ST-JEAN, T.-N.-L. - Le premier ministre de Terre-Neuve-et-Labrador, Danny Williams, a profité mardi de son témoignage à la commission d'enquête publique sur des erreurs de laboratoire liées au traitement du cancer du sein pour s'excuser au nom de son gouvernement et de ceux qui l'ont précédé.

Sur un ton qui contrastait avec les critiques qu'il avait adressées à la commission par le passé, M. Williams s'est excusé auprès des centaines de patientes qui n'ont pu recevoir les traitements susceptibles de leur sauver la vie à cause des erreurs. Son gouvernement accepte la pleine responsabilité des actions prises par lui et les gouvernements passés, qui pourraient avoir accru l'angoisse des patientes et de leurs proches, a-t-il dit.
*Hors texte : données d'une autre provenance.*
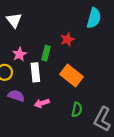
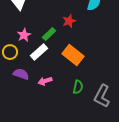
green rectangle: (46, 53) -> (49, 34), turned 32
white rectangle: (35, 72) -> (39, 52), turned 54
Plus tôt au cours de son témoignage, M. Williams avait indiqué que son ministre de la Santé aurait dû lui dire, trois ans auparavant, que des patientes décédées du cancer du sein auraient pu être traitées par hormonothérapie s'il n'y avait pas eu d'erreur dans leur test diagnostique.

Le premier ministre a soutenu que des leçons ont été tirées de cette défaillance des communications. Il a expliqué avoir ordonné, depuis, aux membres de son gouvernement de lui faire part de tout problème urgent.

Les membres de la commission d'enquête cherchent à déterminer comment environ 400 patientes atteintes d'un cancer du sein ont pu recevoir des résultats inexacts à la suite d'examens, et si les autorités ont réagi à la situation de façon appropriée et à temps.

Plus tôt cette année, le premier ministre avait accusé la commissaire et le procureur de la commission de se livrer à "une chasse aux sorcières" parce qu'ils avaient interrogé des membres de son gouvernement et du personnel de son bureau.

L'enquête a notamment permis d'entendre des témoignages selon lesquels le laboratoire ayant traité les tests diagnostiques connaissait des pénuries de personnel, des problèmes de communication, que ses employés n'avaient pas reçu une formation adéquate et qu'il manquait de contrôles à l'interne. Certains éléments de preuve soumis à l'enquête avaient par ailleurs suscité des questions sur la version des événements donnée par le premier ministre, notamment sur le moment où il a été informé des erreurs.

La juge Margaret Cameron qui préside la commission d'enquête doit remettre un rapport final assorti de recommandations d'ici la fin du mois de février.